Your task - Copy each line from the records below in which the word "dari" is found.

The input -
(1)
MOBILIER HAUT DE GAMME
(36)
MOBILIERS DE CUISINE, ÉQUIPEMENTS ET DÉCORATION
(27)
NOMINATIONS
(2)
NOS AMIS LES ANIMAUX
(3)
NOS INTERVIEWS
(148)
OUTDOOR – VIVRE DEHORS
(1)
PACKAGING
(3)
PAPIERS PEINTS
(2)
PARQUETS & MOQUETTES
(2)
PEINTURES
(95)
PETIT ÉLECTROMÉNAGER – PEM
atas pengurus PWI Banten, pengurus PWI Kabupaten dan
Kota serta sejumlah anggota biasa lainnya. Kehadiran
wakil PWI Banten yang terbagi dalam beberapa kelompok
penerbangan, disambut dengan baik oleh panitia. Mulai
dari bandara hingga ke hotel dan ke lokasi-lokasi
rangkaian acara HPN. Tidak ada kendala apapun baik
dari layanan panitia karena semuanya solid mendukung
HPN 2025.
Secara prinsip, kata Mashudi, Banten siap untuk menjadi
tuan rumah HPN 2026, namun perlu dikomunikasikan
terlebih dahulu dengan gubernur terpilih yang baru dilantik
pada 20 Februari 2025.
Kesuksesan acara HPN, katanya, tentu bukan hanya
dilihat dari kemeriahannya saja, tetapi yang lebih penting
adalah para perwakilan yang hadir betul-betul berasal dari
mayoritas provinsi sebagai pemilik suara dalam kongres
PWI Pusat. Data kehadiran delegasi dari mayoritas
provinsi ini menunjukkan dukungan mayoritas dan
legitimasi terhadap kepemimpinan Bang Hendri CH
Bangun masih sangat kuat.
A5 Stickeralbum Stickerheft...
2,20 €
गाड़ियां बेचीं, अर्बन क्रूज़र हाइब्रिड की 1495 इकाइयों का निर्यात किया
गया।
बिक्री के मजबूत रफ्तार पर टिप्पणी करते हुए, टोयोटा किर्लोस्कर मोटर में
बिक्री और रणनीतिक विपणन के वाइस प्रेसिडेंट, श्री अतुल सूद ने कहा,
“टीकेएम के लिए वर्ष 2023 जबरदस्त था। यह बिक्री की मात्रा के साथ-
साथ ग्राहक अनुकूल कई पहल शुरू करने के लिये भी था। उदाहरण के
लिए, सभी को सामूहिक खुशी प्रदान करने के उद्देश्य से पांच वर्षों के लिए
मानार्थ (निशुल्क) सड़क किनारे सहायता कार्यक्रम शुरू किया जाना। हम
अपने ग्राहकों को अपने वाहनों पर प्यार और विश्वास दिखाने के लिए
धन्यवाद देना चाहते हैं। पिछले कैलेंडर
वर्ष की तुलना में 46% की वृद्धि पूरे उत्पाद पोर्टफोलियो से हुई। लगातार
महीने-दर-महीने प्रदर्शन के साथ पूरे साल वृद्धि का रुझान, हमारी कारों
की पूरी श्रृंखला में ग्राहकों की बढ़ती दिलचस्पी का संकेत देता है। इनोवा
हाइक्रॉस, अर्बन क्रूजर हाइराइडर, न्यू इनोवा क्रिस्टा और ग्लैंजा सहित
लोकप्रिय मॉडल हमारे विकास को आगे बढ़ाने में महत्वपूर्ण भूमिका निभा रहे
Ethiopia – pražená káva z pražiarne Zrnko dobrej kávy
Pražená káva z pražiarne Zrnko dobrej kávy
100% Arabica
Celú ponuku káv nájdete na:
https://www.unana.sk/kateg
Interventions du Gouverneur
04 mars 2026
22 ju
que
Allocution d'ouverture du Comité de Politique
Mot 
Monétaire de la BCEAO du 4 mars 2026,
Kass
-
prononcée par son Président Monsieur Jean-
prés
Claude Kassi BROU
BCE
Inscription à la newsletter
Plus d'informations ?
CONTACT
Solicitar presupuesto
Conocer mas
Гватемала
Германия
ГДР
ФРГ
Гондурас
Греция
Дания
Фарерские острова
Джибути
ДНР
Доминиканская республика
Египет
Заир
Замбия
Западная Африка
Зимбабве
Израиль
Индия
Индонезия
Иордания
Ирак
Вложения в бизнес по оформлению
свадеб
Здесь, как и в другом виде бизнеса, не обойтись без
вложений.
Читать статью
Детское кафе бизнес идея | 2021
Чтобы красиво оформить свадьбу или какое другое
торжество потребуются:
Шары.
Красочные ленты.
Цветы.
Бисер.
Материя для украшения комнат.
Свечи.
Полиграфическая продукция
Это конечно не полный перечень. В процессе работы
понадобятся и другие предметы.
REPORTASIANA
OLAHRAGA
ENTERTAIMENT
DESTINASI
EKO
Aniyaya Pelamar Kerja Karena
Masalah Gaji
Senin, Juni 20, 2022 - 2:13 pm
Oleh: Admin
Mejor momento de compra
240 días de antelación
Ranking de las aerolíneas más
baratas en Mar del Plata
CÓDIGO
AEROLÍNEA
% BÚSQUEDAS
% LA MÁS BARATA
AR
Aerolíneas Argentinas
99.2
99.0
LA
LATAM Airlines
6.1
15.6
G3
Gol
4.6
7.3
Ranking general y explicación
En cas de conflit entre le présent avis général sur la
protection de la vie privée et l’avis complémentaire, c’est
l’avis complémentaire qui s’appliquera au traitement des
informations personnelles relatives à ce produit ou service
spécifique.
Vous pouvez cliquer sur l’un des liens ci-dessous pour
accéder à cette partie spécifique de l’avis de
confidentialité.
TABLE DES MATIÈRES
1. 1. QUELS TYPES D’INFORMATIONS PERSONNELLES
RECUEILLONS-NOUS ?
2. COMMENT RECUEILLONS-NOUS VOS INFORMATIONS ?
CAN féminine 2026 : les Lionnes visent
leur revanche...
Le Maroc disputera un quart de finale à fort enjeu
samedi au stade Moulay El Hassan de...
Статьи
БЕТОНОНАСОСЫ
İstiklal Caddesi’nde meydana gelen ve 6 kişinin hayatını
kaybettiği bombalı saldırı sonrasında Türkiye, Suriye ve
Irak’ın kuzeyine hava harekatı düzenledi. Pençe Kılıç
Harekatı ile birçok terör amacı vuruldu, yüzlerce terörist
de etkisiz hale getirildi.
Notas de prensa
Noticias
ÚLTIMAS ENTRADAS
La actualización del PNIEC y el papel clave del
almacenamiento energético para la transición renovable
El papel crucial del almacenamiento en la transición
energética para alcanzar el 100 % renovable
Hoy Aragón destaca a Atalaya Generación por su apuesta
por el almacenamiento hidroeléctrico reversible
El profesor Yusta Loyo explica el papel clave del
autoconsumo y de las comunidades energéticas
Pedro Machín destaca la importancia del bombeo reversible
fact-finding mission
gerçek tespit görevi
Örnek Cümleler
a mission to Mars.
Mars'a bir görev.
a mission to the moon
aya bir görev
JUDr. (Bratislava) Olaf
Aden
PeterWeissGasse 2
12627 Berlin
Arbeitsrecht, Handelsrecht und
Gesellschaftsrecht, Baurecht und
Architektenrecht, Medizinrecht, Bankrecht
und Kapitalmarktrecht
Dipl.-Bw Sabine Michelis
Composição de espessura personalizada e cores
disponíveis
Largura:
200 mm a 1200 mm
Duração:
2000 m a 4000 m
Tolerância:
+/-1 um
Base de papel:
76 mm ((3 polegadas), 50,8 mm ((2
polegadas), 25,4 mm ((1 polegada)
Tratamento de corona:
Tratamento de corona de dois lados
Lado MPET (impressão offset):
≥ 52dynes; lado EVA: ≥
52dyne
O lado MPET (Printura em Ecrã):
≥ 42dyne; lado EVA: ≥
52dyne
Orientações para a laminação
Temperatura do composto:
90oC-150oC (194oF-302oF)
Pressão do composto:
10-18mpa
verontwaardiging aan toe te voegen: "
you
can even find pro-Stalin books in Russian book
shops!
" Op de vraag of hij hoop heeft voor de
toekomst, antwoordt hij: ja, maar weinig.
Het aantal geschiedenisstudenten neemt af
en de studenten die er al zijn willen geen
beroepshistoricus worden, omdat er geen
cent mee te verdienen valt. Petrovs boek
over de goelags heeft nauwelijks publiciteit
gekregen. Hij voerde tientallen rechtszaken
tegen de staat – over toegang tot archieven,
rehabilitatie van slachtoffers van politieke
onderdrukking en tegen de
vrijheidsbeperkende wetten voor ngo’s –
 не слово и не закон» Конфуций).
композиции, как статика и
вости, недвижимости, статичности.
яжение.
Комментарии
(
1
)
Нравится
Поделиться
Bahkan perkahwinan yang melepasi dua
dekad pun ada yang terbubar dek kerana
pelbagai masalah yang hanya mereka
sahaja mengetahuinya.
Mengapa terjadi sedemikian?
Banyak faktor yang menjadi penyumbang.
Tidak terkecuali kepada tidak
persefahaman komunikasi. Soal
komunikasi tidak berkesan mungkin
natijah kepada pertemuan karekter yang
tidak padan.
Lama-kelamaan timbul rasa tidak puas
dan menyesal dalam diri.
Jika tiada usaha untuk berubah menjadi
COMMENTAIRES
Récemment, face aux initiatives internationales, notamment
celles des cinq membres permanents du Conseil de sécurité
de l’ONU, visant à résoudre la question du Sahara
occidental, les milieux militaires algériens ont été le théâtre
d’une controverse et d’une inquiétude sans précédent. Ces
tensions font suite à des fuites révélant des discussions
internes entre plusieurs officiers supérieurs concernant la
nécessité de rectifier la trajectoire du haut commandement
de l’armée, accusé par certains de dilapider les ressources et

Solved exercise -
dari bandara hingga ke hotel dan ke lokasi-lokasi
dari layanan panitia karena semuanya solid mendukung
dilihat dari kemeriahannya saja, tetapi yang lebih penting
adalah para perwakilan yang hadir betul-betul berasal dari
PWI Pusat. Data kehadiran delegasi dari mayoritas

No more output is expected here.